= Data for analysis =
====
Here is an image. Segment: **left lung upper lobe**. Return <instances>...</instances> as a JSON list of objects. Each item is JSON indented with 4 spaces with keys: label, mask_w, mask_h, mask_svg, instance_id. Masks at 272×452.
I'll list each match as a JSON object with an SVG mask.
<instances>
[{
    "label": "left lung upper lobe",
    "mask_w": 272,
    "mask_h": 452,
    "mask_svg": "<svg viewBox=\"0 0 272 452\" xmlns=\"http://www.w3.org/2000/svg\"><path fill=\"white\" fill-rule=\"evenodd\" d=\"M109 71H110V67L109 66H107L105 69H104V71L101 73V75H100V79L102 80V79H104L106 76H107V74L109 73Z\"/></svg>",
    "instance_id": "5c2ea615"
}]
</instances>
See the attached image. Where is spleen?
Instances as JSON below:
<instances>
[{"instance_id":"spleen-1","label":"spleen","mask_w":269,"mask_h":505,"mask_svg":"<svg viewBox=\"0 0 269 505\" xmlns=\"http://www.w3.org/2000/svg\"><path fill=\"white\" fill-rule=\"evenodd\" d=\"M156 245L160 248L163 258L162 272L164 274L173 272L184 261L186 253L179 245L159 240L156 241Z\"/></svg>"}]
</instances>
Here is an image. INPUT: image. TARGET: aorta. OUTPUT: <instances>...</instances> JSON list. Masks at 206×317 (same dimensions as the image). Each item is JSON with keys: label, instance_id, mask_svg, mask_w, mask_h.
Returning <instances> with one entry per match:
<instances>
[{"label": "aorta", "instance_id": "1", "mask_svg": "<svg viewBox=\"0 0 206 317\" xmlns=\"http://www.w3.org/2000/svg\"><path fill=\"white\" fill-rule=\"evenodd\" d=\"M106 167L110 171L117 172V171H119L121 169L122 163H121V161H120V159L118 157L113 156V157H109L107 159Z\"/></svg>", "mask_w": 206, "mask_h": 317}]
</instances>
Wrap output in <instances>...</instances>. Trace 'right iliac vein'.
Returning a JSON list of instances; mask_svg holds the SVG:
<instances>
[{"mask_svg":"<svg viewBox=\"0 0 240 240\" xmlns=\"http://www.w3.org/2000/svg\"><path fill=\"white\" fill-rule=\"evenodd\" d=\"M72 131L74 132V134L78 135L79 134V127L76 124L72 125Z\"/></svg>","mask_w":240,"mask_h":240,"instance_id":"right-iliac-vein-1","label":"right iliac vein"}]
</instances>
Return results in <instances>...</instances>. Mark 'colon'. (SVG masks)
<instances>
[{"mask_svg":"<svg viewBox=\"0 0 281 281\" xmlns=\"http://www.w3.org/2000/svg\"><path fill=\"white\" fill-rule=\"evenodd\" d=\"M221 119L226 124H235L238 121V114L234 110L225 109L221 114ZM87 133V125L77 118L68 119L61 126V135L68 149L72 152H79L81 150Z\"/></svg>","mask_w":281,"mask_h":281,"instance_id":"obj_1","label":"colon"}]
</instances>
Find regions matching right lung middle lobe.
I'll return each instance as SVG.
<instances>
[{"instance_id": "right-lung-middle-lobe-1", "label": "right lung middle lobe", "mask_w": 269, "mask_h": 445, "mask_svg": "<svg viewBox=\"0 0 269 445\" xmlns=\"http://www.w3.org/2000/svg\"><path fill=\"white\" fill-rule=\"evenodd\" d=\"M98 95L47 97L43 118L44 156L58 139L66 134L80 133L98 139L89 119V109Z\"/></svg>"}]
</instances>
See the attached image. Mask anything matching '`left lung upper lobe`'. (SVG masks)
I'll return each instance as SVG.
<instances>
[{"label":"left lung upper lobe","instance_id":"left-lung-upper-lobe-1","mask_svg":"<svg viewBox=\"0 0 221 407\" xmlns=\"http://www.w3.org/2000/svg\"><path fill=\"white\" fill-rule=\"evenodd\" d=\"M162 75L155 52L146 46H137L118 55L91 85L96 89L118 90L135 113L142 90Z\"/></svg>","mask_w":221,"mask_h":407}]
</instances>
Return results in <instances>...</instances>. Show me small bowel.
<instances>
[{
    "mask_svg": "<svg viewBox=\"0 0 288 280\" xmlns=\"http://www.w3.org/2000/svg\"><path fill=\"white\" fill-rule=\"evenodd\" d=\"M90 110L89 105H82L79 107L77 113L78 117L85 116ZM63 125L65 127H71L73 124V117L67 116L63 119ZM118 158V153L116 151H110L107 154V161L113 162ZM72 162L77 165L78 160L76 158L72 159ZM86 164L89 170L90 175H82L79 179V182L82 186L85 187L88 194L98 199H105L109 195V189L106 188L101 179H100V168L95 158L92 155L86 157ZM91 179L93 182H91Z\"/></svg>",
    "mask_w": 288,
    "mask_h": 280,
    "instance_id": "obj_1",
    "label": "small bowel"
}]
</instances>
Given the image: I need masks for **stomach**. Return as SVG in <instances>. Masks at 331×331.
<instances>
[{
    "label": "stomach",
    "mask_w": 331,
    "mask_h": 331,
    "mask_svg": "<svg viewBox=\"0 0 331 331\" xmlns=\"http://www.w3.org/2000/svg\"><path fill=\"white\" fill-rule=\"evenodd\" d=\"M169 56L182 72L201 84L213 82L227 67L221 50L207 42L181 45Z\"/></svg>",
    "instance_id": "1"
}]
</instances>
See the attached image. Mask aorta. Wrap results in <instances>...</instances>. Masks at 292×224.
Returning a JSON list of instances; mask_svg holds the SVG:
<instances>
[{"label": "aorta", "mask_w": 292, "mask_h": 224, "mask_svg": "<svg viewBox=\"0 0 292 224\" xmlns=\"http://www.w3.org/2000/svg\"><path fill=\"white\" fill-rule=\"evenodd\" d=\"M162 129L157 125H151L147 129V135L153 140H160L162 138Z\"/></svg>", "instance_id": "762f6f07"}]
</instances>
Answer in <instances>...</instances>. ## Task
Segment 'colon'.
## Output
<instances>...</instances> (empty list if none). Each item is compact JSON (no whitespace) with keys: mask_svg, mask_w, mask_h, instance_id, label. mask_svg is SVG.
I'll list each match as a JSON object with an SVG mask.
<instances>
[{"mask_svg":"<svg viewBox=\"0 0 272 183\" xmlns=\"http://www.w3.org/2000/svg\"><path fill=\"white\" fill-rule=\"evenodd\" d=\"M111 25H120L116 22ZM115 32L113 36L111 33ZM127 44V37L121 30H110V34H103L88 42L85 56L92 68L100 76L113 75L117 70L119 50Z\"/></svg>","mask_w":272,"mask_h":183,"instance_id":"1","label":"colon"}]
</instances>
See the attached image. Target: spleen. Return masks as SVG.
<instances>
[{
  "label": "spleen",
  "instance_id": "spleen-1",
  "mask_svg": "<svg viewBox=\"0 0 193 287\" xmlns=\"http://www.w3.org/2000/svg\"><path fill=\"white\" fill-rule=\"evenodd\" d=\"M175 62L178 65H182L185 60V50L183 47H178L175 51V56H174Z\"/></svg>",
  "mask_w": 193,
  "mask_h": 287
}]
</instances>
====
= What you need to do =
Everything from the line that contains "See the attached image. Target: spleen." to the last line of the records, restated word for word, is the required output.

= Result of the exercise =
See the attached image. Target: spleen. Return masks as SVG.
<instances>
[{
  "label": "spleen",
  "instance_id": "spleen-1",
  "mask_svg": "<svg viewBox=\"0 0 193 287\" xmlns=\"http://www.w3.org/2000/svg\"><path fill=\"white\" fill-rule=\"evenodd\" d=\"M175 62L178 65H182L185 60V50L183 47H178L175 51V56H174Z\"/></svg>",
  "mask_w": 193,
  "mask_h": 287
}]
</instances>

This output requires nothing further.